El guerniqués Abelardo Nazabal era hijo de una familia de armeros de origen eibarrense afincada en Guernica. Al iniciarse la contienda se incorporó como voluntario al Batallón Amuategui y presenció el bombardeo efectuado por la Legión Cóndor a Guernica. La familia Nazabal se vio obligadas a huir a Francia y volvió a la zona republicana por Valencia, ingresando en las Fuerzas Aéreas de la República para formarse como armero.

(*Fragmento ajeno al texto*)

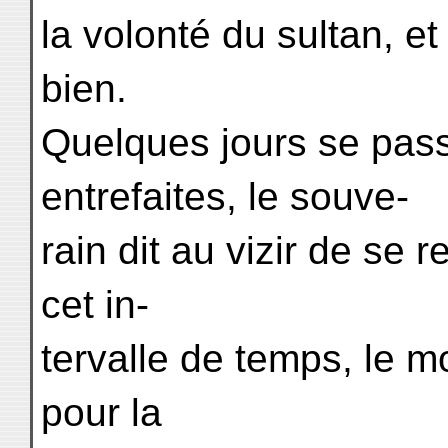
la volonté du sultan, et 
bien.
Quelques jours se pass
entrefaites, le souve-
rain dit au vizir de se
cet in-
tervalle de temps, le m
pour la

Después fue destinado a la 2ª escuadrilla del Grupo 24 de Katiuskas, sirviendo en varios campos bajo el mando del teniente Armero Graciano Alcorta Alberdi.

Al igual que otros muchos militares y civiles republicanos, Abelardo y familia se unieron a La Retirada y cruzó los Pirineos, siendo internado sucesivamente en los campos de Argelés y Gurs. Al producirse la invasión alemana de Francia, el armero vasco empezó a colaborar en la red de evasión Comete que acogía y trasladaba a España a los aviadores aliados derribados sobre la Europa y facilitaba el paso clandestino al enlace entre los Partidos Comunistas Francés y Español, que atravesaba frecuentemente la frontera en uno y otro sentido. A causa de esta peligrosa actividad clandestina, Nazabal fue detenido por la Gestapo y sometido a interrogatorio en la tristemente célebre Casa Blanca de Biarritz, pero al no haber pruebas concluyentes en su contra fue liberado, evitando su deportación a un campo de concentración alemán. Al finalizar la contienda, en agradecimiento por su actividad, las autoridades británicas invitaron a Nazabal a un acto homenaje en Biarritz. Sin embargo, este guerniqués de personalidad modesta y discreta, no asistió. Después de la Segunda Guerra Mundial, este armero de Katiuskas y su familia se asentaron en Hendaya, donde permaneció rodeado de su familia hasta su fallecimiento.